Arca canta con una voce inaspettata, genuina e profonda, modulata in una maniera molto vicina alla forma classica che richiama alla mente la drammaticità liturgica dei canti gregoriani e quella tragica del teatro greco. Canta in spagnolo, omaggiando la lingua del paese in cui è cresciuto, e cita le tonadas dell’icona popolare venezuelana Simón Díaz. In “Reverie” riprende il testo di “Caballo Viejo” catturando la forza dell’indeterminatezza dell’amore che “arriva in questo modo”: spetta a chi ascolta decidere quale sia il modo più intenso e più cruento in cui si può essere sconvolti dall’amore. Allo stesso modo si lascia all’ascoltatore la libertà di interpretare gran parte della produzione, spiegando così il senso dei rumori che oramai caratterizzano la musica di Ghersi. I rumori sono svincolati dai codici, sono liberi e totalmente personali. La bellezza di un rumore la si può trovare solo dentro di sé.
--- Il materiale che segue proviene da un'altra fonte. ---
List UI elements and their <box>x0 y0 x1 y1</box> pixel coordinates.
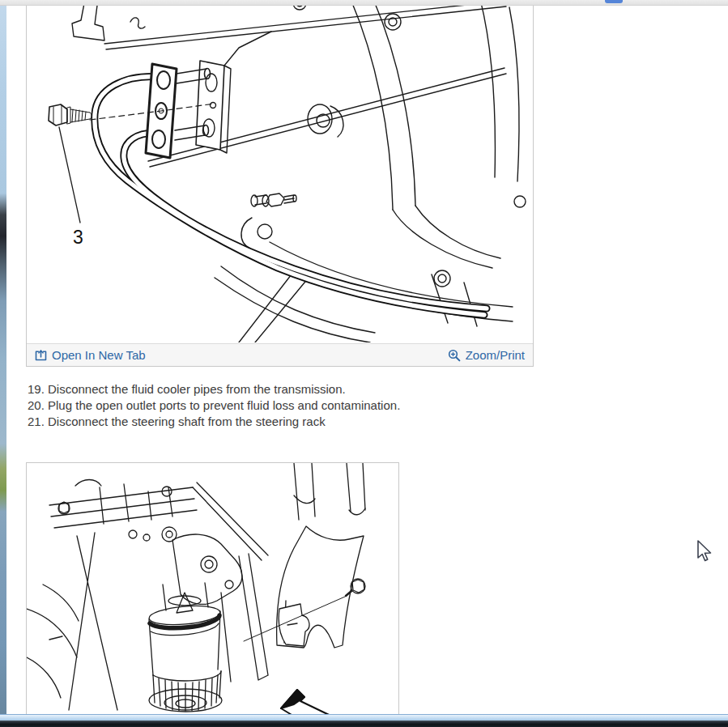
browser-toolbar-edge <box>0 0 728 6</box>
taskbar[interactable] <box>0 721 728 727</box>
zoom-print-label: Zoom/Print <box>466 349 525 361</box>
open-in-new-tab-link[interactable]: Open In New Tab <box>35 349 146 361</box>
figure-transmission-cooler-pipes: 3 Open In New Tab <box>26 0 534 367</box>
open-in-new-tab-label: Open In New Tab <box>52 349 146 361</box>
callout-3-label: 3 <box>73 227 83 248</box>
zoom-print-link[interactable]: Zoom/Print <box>448 349 525 362</box>
transmission-cooler-pipes-diagram: 3 <box>27 0 533 342</box>
figure-oil-filter <box>26 462 399 727</box>
figure-toolbar: Open In New Tab Zoom/Print <box>27 343 533 366</box>
screen: 3 Open In New Tab <box>0 0 728 727</box>
oil-filter-diagram <box>27 463 398 727</box>
step-21: 21. Disconnect the steering shaft from t… <box>28 414 400 430</box>
box-arrow-up-icon <box>35 350 47 361</box>
active-tab-accent <box>605 0 623 3</box>
step-19: 19. Disconnect the fluid cooler pipes fr… <box>28 381 400 398</box>
step-20: 20. Plug the open outlet ports to preven… <box>28 398 400 414</box>
desktop-wallpaper-strip <box>0 0 6 716</box>
magnifier-plus-icon <box>448 349 461 362</box>
window-bottom-edge <box>0 714 728 721</box>
instruction-steps: 19. Disconnect the fluid cooler pipes fr… <box>28 381 400 430</box>
mouse-cursor <box>697 540 713 564</box>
Le parole non sono quasi mai scritte, il canto è improvvisato e mai manipolato. Si percepiscono i respiri, si sente deglutire e, in “Coraje”, la voce si rompe irrimediabilmente. Nulla viene mascherato, i limiti umani, lo sforzo e la sofferenza sono inclusi con la stessa dignità degli accordi di piano. Sia lodato il giorno in cui durante un viaggio in macchina Bjork, amica e musa, lo ha invitato ad usare la voce.
È un lavoro su se stesso quello che compie Arca nel momento in cui si trattiene dal manipolare le imperfezioni e sceglie di accettarle, di perdonare i propri difetti e di estrarne la tenerezza per trasformarli in piacevolezza. È una presa di coscienza che passa attraverso la necessità di rilassare la parte critica del cervello, di ammorbidire la tendenza nevrotica al giudizio. La crescita avviene esponendo ciò di cui si ha vergogna.
Ne risulta una produzione quantomai dolce, languida e delicata pur nella sua violenza, nel suo lacerante patimento.
L’alieno umanoide di “Mutant”, un essere senza genere, senza tempo e senza luogo che fagocitava caoticamente la musica in tutti i suoi generi e forme e ne restituiva una produzione caotica e “difficile”, ha ceduto il posto ad un essere umano fragile e carnale, che ha ridimensionato la sua sperimentazione per imboccare la via di un’esplorazione intima, localizzabile nel tempo (il passato) e nello spazio (il suo Venezuela).
“Arca” è un capolavoro che allieta e disturba al tempo stesso, è un disco che vuole essere ascoltato e riascoltato, è una preghiera rivolta alla natura animale dell’uomo, è una celebrazione all’unicità del tormento sublimato dalla grazia, è un inno all’umanità. Per chi scrive, è il disco dell’anno.